Сделать первый шаг оказалось не так сложно, как он поначалу представлял себе, и вот за два-три месяца Сережа даже оброс клиентурой, состоявшей из стареющих дамочек, изголодавшихся по молодому крепкому телу и мужскому вниманию. Бывалые дружки-официанты полушутя – полусерьезно нашептывали Сереге, что есть, мол, несколько нехилых клиентов – старых педерастов, которые просто сохнут по нему и готовы отвалить даже за мимолетное интимное общение суммы гораздо большие, чем он получает от своих потасканных кошелок. Он отшучивался и в душе колебался, ведь статью Уголовного Кодекса о мужеложестве никто тогда и не думал отменять. Но Его Величество случай распорядился по-своему.

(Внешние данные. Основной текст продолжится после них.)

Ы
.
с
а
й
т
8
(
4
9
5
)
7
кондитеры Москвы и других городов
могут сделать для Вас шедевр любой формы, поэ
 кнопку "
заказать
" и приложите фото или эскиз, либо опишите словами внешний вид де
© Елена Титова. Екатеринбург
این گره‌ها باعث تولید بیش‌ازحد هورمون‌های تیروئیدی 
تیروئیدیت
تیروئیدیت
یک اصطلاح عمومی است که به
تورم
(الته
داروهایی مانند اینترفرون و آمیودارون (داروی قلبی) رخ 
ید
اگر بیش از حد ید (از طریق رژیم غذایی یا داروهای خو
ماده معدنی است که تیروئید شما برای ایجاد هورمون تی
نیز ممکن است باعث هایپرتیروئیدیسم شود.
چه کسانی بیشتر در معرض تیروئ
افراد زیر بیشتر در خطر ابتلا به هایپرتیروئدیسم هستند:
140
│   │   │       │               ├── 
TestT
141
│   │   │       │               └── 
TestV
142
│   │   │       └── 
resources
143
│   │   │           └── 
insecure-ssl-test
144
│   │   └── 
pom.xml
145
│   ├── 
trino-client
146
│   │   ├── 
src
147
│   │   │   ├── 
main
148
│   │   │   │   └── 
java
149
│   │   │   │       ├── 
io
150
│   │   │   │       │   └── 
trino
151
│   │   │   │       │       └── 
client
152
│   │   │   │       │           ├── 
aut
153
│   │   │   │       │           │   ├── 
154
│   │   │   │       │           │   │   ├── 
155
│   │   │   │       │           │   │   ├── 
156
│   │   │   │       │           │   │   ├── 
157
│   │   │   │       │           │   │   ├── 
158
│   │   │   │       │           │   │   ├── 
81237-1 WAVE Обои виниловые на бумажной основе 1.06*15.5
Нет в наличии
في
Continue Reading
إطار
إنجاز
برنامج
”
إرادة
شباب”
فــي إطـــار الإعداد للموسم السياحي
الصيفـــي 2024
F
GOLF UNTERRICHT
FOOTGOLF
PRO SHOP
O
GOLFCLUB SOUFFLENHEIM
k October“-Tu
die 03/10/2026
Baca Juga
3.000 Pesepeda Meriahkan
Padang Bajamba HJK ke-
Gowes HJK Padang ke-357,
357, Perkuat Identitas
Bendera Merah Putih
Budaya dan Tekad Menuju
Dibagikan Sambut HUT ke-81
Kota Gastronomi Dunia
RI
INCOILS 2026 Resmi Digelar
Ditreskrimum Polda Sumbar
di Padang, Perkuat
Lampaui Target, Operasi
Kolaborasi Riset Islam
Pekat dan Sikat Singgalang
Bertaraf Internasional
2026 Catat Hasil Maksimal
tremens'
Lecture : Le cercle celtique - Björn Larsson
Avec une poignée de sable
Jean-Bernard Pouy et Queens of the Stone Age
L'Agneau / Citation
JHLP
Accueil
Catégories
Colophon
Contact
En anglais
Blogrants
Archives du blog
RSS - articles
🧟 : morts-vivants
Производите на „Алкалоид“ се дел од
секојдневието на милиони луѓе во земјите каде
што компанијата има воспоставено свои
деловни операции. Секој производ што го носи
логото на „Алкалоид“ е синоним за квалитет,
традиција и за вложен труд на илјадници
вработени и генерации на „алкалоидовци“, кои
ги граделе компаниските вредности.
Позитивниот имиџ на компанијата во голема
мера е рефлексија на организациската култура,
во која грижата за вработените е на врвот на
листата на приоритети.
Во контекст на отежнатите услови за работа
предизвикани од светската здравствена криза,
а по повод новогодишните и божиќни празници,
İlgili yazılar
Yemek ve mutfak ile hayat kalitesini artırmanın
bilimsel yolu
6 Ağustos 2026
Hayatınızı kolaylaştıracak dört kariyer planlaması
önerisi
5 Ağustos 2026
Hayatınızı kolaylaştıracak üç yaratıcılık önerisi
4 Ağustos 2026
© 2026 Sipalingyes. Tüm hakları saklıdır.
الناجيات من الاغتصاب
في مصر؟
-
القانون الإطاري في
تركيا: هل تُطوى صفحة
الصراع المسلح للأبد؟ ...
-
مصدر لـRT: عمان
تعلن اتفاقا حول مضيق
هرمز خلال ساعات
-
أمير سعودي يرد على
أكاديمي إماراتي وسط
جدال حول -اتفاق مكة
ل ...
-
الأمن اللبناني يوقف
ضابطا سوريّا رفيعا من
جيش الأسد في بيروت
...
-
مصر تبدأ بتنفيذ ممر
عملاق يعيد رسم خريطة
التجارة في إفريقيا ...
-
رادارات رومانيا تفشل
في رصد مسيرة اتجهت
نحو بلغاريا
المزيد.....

Под шум прибоя и шорох ночного ветерка промелькнуло жаркое, беззаботное лето восемьдесят седьмого и на горизонте у Сереги Пинчука замаячил призывной пункт.

Идти в Советскую Армию ему совсем не улыбалось, к тому же он вполне мог загреметь в Афганистан. Мать извелась, тщетно пытаясь использовать старые отцовские связи, он жадно слушал дурацкие рассказы приятелей, как кому-то удалось откосить от призыва, но решилось все по-другому. Поздним ненастным сентябрьским вечером перед самым закрытием ресторана, когда клиентов в зале почти не оставалось, его подозвал завсегдатай, уже долго сидевший за дальним столиком у окна. Сергей знал его.

Это был доктор – председатель городской призывной медицинской комиссии. Неделю назад, когда с ватагой таких же парней-призывников Серега, раздетый, как и все ребята до трусов, переходил от врача к врачу, этот высокий полуседой, но не такой уж и старый мужик, которого все доктора уважительно называли Виктор Степанович, постоянно появлялся в тех кабинетах, где как раз осматривали Пинчука. Он разговаривал с врачами, подписывал какие-то бумажки, но украдкой глазел на Сергея, думая, что тот не замечает. Но у Сереги-то глаз уже был наметан! Этот Виктор Степанович был одним из тех похотливых козлов – посетителей "Морского", которые провожали молоденького, хорошенького официантика долгими сальными взглядами, облизывая жирные губы, в перерывах между закуской и горячим.

– Присаживайся, паренек, выпьем! – негромко сказал Виктор Степанович, глядя Сергею прямо в глаза.

– Спасибо, не нужно! – помимо того, что Серега в принципе не испытывал радости от общения с подобными типами, этот экземпляр был ему особенно неприятен.

– Да нет, сладенький, тебе это, как раз, очень нужно! – с пьяной настырностью настаивал Виктор Степанович.

– Нам с клиентами выпивать не полагается… – неуверенно отозвался Сержик. Ему бы сразу послать этого пидора подальше, как он до этого и делал с подобными гадами, но Сергей пока сдерживался.

– В чем проблема? Ресторан закрывается. Я подожду, пока ты освободишься, поедем ко мне, выпьем, поговорим…

Серегу вдруг прорвало:

– Да пошел ты, пидорюга вонючий…

– Ну зачем так, Пинчук Сергей Михайлович, а?! Со старыми кобылами за деньги сношаться можешь, а со мной в падлу! Я ведь про тебя, мальчик, все знаю и могу помочь. Хочешь от Афгана открутиться, без проблем, сделаем! Только будь со мной поласковее! Я не укушу!